Tuesday, January 8, 2013

We Irish are a sentimental lot

Rudy Bowman (left) with Ben Johnson and John Wayne in "She Wore a Yellow Ribbon"

Which is why we love stories like this one.  If you've watched John Ford's "She Wore a Yellow Ribbon," (and if you haven't you certainly should) you may recall the scene where a gravely wounded "Trooper Smith," who is actually a former CSA general enlisted in the US Cavalry under a pseudonym, speaks a few words in commendation of his sergeant, likewise a former CSA officer, before expiring.  There is a touching story behind this scene that speaks well not only of the actor portraying Trooper Smith, but also of John Ford himself.

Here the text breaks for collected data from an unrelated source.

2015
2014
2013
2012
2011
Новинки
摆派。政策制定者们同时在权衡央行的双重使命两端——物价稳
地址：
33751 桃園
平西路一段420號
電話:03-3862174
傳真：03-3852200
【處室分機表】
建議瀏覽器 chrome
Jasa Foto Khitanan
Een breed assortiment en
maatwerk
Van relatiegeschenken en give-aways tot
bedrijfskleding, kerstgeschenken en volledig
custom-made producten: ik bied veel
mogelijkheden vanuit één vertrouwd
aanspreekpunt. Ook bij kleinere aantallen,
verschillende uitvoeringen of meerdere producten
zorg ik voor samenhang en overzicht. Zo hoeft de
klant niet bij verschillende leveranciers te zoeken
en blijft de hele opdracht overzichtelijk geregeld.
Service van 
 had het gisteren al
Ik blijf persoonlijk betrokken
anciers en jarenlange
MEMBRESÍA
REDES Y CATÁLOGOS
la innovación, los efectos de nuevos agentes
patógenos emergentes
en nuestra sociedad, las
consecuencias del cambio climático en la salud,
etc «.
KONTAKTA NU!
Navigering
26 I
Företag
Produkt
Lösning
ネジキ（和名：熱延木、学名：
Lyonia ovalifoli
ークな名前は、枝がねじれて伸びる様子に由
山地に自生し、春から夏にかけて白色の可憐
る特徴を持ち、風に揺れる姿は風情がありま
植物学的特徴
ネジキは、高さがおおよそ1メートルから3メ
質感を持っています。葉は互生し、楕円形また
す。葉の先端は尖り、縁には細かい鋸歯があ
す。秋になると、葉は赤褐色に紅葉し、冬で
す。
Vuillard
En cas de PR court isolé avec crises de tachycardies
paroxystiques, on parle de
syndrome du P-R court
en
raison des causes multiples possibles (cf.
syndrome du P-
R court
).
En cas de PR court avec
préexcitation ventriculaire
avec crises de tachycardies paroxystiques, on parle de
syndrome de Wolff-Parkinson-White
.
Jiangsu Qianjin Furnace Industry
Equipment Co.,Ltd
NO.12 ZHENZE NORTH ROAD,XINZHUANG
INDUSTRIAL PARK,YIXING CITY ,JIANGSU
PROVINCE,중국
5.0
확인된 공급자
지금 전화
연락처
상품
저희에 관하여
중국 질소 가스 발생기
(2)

The actor's name is Rudy Bowman, and though from his youth Bowman had dreamed of becoming an actor, and though he had indeed appeared in many movies, at the age of 59 Bowman was playing the sole speaking role of his career.  That's because, as an infantryman in the Great War, Bowman suffered a grievous shrapnel wound which tore out a portion of his trachea, including all of his vocal cords.   Though he could barely breathe, much less speak, Bowman was, in a way, fortunate, in that the rest of his squad had been instantly killed by the shell blast.  However, such a wound would seem to have put an end to Bowman's dream of an acting career.   Nevertheless, Bowman persevered, finding work in Hollywood as an extra and as a camera man.  Even more remarkably, through years of practice and exercise, Bowman actually taught himself to speak using the ventricular folds of the throat.  At first, Bowman managed only barely audible grunts, but eventually, through precise breath control, Bowman could achieve clipped, short phrases of otherwise normal sounding speech.

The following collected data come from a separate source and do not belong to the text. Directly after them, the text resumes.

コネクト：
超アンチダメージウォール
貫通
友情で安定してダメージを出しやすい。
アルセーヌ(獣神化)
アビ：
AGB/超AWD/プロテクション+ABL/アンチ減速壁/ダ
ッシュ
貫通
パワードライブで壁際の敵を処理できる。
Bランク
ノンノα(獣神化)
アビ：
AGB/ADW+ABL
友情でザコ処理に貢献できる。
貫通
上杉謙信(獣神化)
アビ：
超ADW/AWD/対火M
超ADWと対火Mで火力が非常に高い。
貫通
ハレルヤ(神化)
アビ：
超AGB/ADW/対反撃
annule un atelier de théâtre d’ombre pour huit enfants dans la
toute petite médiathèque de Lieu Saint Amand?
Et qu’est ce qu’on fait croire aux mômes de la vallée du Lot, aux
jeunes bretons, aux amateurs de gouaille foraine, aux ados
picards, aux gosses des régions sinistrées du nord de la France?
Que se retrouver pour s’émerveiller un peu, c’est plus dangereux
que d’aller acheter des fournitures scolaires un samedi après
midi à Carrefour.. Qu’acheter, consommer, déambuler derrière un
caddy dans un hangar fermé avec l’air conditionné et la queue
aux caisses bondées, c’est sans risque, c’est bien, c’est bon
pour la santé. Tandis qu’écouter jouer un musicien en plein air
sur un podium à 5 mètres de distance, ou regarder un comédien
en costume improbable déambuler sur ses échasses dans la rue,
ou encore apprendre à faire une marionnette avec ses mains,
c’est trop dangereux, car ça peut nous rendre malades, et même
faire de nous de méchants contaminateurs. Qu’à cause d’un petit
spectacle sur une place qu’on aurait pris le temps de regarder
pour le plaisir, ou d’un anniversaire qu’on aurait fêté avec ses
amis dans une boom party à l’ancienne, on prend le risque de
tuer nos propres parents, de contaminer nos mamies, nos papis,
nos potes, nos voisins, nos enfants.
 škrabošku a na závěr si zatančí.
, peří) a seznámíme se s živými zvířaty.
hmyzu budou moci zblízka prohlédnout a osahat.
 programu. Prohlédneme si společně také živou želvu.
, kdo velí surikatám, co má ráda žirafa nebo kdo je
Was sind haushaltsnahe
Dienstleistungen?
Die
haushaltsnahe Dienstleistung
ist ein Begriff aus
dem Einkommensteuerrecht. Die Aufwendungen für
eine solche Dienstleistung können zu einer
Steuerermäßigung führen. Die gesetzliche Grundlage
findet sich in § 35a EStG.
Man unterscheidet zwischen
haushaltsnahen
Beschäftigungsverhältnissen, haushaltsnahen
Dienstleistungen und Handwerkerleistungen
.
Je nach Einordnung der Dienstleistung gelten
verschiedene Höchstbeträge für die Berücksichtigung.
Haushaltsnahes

The director of the scene, John Ford, had served as a Commander in the US Navy Reserve during World War II, and was himself wounded by shrapnel at the Battle of Midway.  Ford also filmed the bloody D-Day landings on Omaha Beach, though the undoubtedly shocking footage has never been publicly shown, and is said to be lost.  Moreover, Ford had served in the OSS (the predecessor to the CIA), suffering a gunshot wound during an OSS mission.   As a twice-wounded veteran, Ford took great satisfaction in employing fellow Purple Heart winners in his pictures.   Ford knew of Bowman, and happily offered him the role of Trooper Smith, confident that speaking a dying man's few final words was within Bowman's abilities. 

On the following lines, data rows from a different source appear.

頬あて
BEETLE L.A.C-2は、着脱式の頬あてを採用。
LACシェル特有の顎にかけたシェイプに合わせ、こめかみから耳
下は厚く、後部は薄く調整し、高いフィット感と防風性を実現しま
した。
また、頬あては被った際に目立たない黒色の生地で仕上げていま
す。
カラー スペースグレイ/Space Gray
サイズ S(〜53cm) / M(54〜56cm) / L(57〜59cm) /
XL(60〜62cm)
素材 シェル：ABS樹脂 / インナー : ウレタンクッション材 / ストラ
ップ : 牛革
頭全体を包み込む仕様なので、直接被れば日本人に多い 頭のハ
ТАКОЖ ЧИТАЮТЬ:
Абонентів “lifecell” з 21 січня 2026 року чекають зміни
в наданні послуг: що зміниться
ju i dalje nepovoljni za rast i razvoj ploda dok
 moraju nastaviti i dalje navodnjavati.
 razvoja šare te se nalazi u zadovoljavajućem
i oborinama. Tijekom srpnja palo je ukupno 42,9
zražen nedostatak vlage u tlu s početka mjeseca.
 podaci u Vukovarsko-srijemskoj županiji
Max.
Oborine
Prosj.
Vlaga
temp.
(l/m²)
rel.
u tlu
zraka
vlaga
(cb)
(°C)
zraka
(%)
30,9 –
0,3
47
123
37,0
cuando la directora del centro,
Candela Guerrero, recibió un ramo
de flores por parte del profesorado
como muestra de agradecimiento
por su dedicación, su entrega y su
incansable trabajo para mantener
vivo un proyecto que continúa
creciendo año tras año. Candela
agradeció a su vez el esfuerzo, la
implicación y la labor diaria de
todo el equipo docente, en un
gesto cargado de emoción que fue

Everyone on the set that day was aware of Bowman's story.  After an encouraging wink from John Wayne, Bowman began his short scene.  Halfway through his character's short, dying speech, which Bowman pronounced in phrases of a few words each, his voice broke, and a tear ran down his cheek.  Bowman quickly recovered, and when he had finished, even the hardened stunt men were also in tears.